I admit I miss my coffee all throughout the day but I admit Master knows it's not so good for me.
I admit that it doesn't stop me from missing it though.
I admit the first couple of weeks that he restricted it altogether, it was hell! Headaches, grumpiness, annoyed, overall physically ill.
I admit it's not so bad now but I still have the temptations, especially when around the smell of coffee.




TallullahHk -> RE: I Admit It I........ (9/23/2012 7:28:47 PM)

I admit I would go postal if someone told me not to spend money on yarn.
I admit I hope littlewonder has a really big coffee mug for her one cup.
I admit that I really don't want to get up at 6:45 tomorrow morning.




CRYPTICLXVI -> RE: I Admit It I........ (9/23/2012 7:42:12 PM)

I admit that the last two days have been very hard on me...
There are some things I thought was wrapped up, dealt with and set aside.
These emotions have come unraveled and are now laying exposed, still bleeding and at my feet.

Fuck this...




littlewonder -> RE: I Admit It I........ (9/23/2012 7:43:59 PM)

I admit when I go to a coffee shop near me I always order a large so that it lasts me for awhile. [:D] I admit I like getting out and being able to just chill or do homework at a coffee shop most days.
I admit I don't really use my kitchen much but I probably should more often.
I admit I think I may tell my daughter to buy me a Keurig for Christmas.





Kaliko -> RE: I Admit It I........ (9/23/2012 7:54:00 PM)


quote:

ORIGINAL: littlewonder


I admit I think I may tell my daughter to buy me a Keurig for Christmas.




I try to limit myself to one cup of coffee each day. I am usually at two, but for the one cup I make at home, I have to say - the making of the coffee is part of the satisfying ritual for me. I get enjoyment out of opening the bag of coffee and the smell coming at me, hearing it brew, and watching it pour into my cup. I would miss that - especially if I was limited to one cup of coffee a day. It kind of stretches out the experience of it.

(That being said...I admit it...I do love the ability to have all those different flavors with the Keurig.)




dreamofthemoon -> RE: I Admit It I........ (9/23/2012 7:55:16 PM)

I admit it's been awhile since I posted an admit, but ah well, here goes.

I admit the reason(s) is/are partly because there hasn't really been any interesting threads to post on lately, and two, because of family irl stuffs.

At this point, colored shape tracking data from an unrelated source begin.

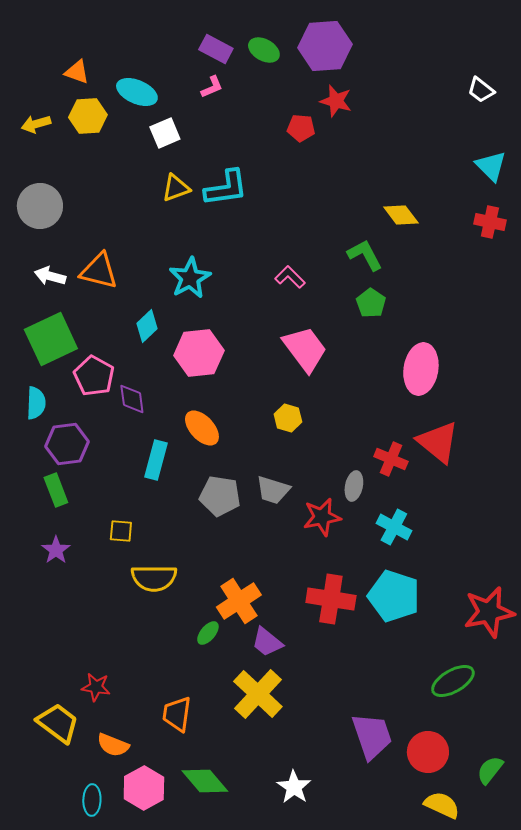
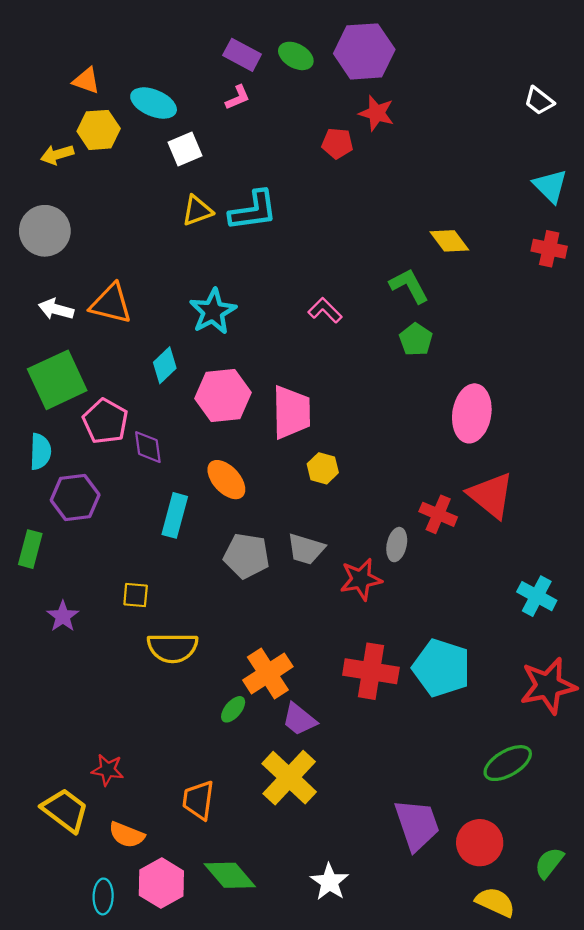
yellow arrow: (36, 124) -> (57, 155), moved
pink trapezoid: (305, 349) -> (291, 412), moved, turned 36
green rectangle: (56, 490) -> (30, 549), moved, turned 36
cyan cross: (394, 527) -> (537, 596), moved

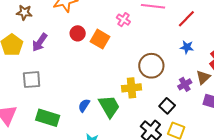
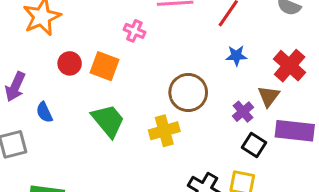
blue semicircle: (84, 105) -> (44, 112), moved, turned -48
green trapezoid: (109, 106) -> (108, 121), moved
black square: (167, 106) -> (254, 145), moved

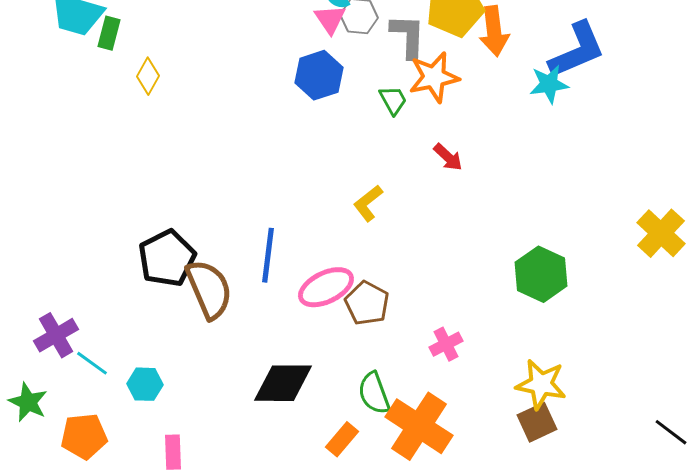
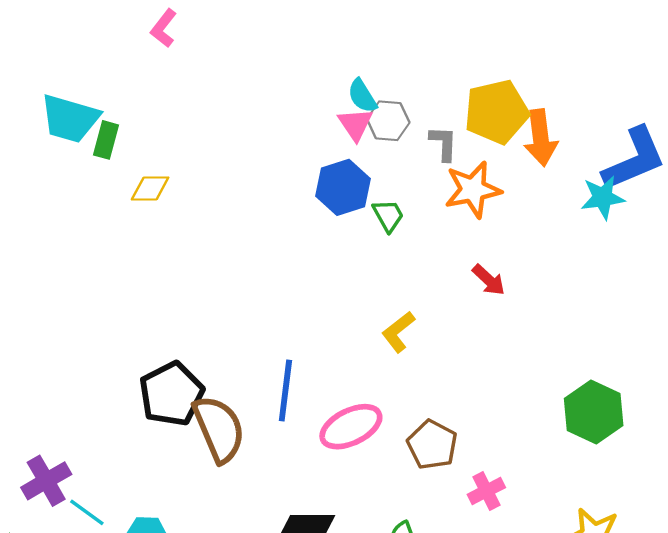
gray L-shape: (408, 36) -> (443, 143), size x0.7
yellow diamond: (148, 76) -> (150, 188), turned 60
green trapezoid: (393, 100) -> (388, 216), moved
brown pentagon: (367, 303) -> (432, 445), moved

I admit I have been around and lurking still, though.

I admit it's nice to see certain people post again, Impy!!! and Kyttyn!

I admit hugs and good thoughts to all!




Kaliko -> RE: I Admit It I........ (9/23/2012 8:00:58 PM)

I admit...

Have I mentioned I'm looking forward to Thanksgiving???


[sm=modxiiswatching.gif]




littlewonder -> RE: I Admit It I........ (9/23/2012 8:15:16 PM)

I admit I'm starting to get a little scared. My body has been itching a lot the last few days and I'm breaking out in small areas with my eczema that has been in remission for many, many, many years.
I admit when I was in full blown eczema, it was NOT a pretty site AT ALL.
I admit I know there is no real, true cure for it except to keep a vigilant state over it with meds, lotions, lifestyle, etc.....
I admit if it comes back full blown I will be hiding out so that no one can see me, including Master.
I admit it will once again destroy my life if it happens.




pyschosubmission -> RE: I Admit It I........ (9/23/2012 9:40:54 PM)

I admit I hate flat hunting, it makes for an unhappy and colossally bored psycho




tiggerspoohbear -> RE: I Admit It I........ (9/23/2012 9:42:28 PM)

I hate it too psycho, at least I can only move every 2 yrs. And I don't plan on moving from where I am unless I'm forced to do so.

I admit I'd still be at the other place if it hadn't been for the landlady selling the house, and my apartment was attached to it. No choice but to move, house had to be empty.




pyschosubmission -> RE: I Admit It I........ (9/23/2012 9:51:12 PM)

Do you think we could find a sub with a fetish for "flat hunting for random internet strangers"?




tiggerspoohbear -> RE: I Admit It I........ (9/23/2012 9:52:37 PM)

O hell yeah, I betcha there's one out there as we type this. [;)]




tiggerspoohbear -> RE: I Admit It I........ (9/23/2012 9:53:56 PM)

Don't forget, need to find movers too. They must be out there also? [8D][8D] O, don't forget having to pack and unpack, that's really really really important, really.